Freelance programming in the U.S. after the fall



Just over a decade ago high school counselors, job training specialist, and college career centers were all extolling the security, abundance, and high salaries of people trained as computer programmers. The market was tremendous, with technical web sites listing thousands of jobs for programmers of every ilk, C++, Java, even COBOL was still in demand. Just over a decade ago, the U.S. was also the leader of software development in the world, but then the unthinkable happened offshoring America's powerhouse, software, and the jobs in programming were now all available at a tenth the wage to that wise country that saw the opportunity to undercut the American programmer, to India. By 2001, the 900,000 software jobs listed in a major programming jobs site was listing 28,000 nationwide. The permanent programmer's jobs were all gone. What was left but freelance programming for those who still had the heart.

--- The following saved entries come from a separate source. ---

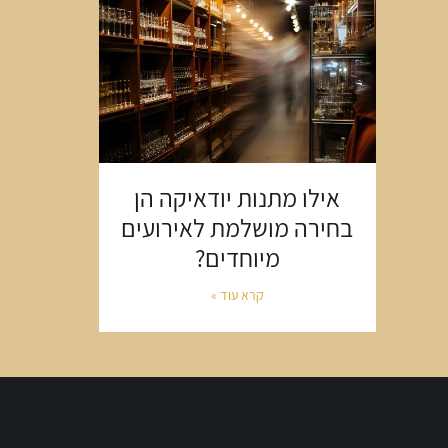
אילו מתנות יודאיקה הן
בחירה מושלמת לאירועים
מיוחדים?
קרא עוד »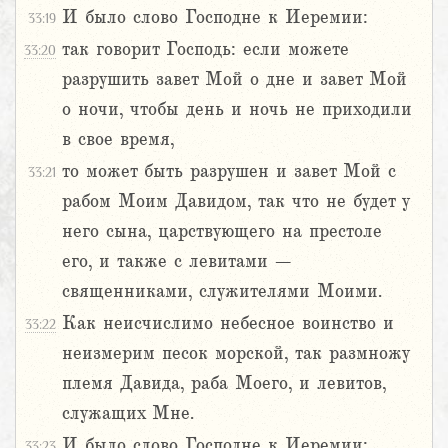
И было слово Господне к Иеремии:
33:19
так говорит Господь: если можете
33:20
разрушить завет Мой о дне и завет Мой
о ночи, чтобы день и ночь не приходили
в свое время,
то может быть разрушен и завет Мой с
33:21
рабом Моим Давидом, так что не будет у
него сына, царствующего на престоле
его, и также с левитами –
священниками, служителями Моими.
Как неисчислимо небесное воинство и
33:22
неизмерим песок морской, так размножу
племя Давида, раба Моего, и левитов,
служащих Мне.
И было слово Господне к Иеремии:
33:23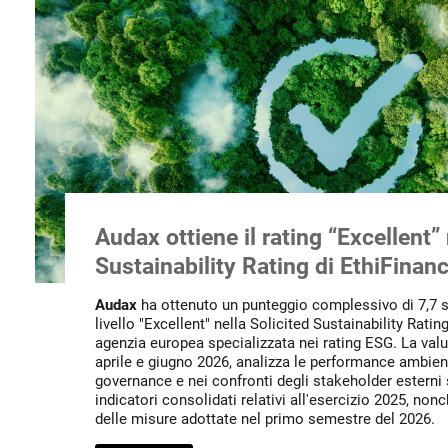
Audax ottiene il rating “Excellent” 
Sustainability Rating di EthiFinan
Audax
ha ottenuto un punteggio complessivo di 7,7 s
livello "Excellent" nella Solicited Sustainability Ratin
agenzia europea specializzata nei rating ESG. La valu
aprile e giugno 2026, analizza le performance ambienta
governance e nei confronti degli stakeholder esterni 
indicatori consolidati relativi all'esercizio 2025, nonc
delle misure adottate nel primo semestre del 2026.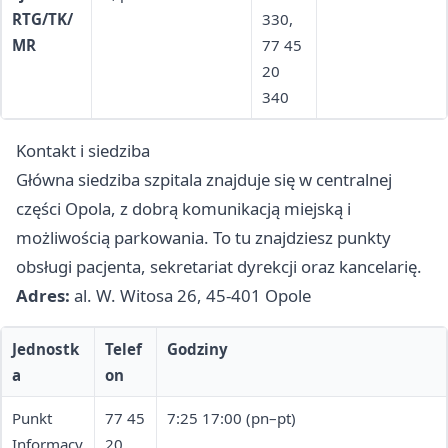
RTG/TK/
330,
MR
77 45
20
340
Kontakt i siedziba
Główna siedziba szpitala znajduje się w centralnej
części Opola, z dobrą komunikacją miejską i
możliwością parkowania. To tu znajdziesz punkty
obsługi pacjenta, sekretariat dyrekcji oraz kancelarię.
Adres:
al. W. Witosa 26, 45-401 Opole
Jednostk
Telef
Godziny
a
on
Punkt
77 45
7:25 17:00 (pn–pt)
Informacy
20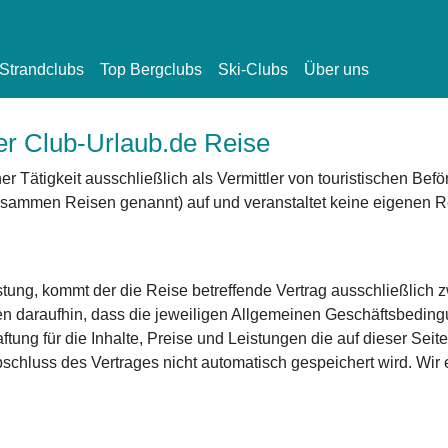
Strandclubs
Top Bergclubs
Ski-Clubs
Über uns
rer Club-Urlaub.de Reise
 Tätigkeit ausschließlich als Vermittler von touristischen Bef
sammen Reisen genannt) auf und veranstaltet keine eigenen R
istung, kommt der die Reise betreffende Vertrag ausschließlic
en daraufhin, dass die jeweiligen Allgemeinen Geschäftsbedin
g für die Inhalte, Preise und Leistungen die auf dieser Seite
bschluss des Vertrages nicht automatisch gespeichert wird. Wir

Freelance programming had previously gone under the name of 'independent contracting'. The earnings were attractive and many businesses saw the advantage of paying a contractor to write programs for the period of time needed without having to setup all the other benefits and incur the costs of having a permanent employee. For some reason, in the 1990s, the U.S. Congress thought it best to take this opportunity away from those talented programmers willing to go without the benefits of a permanent employee, and they passed laws virtually prohibiting independent or freelance programming. If you wanted to pursue your craft, you had to do it as an employee. Even setting up your own corporation was more or less prohibited. Taxation made certain of that. Individualism, the sacred virtue of the American Revolution, self-sufficiency, all these fell by the wayside as Congress assured above all else, they collected every penny in taxes possible from the programmer, even if it meant curtailing this kind of 'free trade', the individual craftsman.

When, finally, programming jobs were sent to India, the freelance programmer was left with just the crumbs. Once earning a hundred an hour, the top pros had to settle for fifteen or twenty as they competed with Indian programmers who can pay rent with a hundred or less and live like kings on a couple of thousand. Not only were the contractors hit hard by this free trade arrangement, but permanent software professionals were forced to give up their seats to 'temporary' foreign workers working at a tenth of what the corporations paid a U.S. citizen. With jobs diminished, these permanent employees found themselves permanently without jobs. They too became providers of freelance programming.

If you're a U.S. citizen and you have a software developer's job, count yourself among the lucky few. For the rest of us, we're freelancing it in the land of the free and the home of the brave.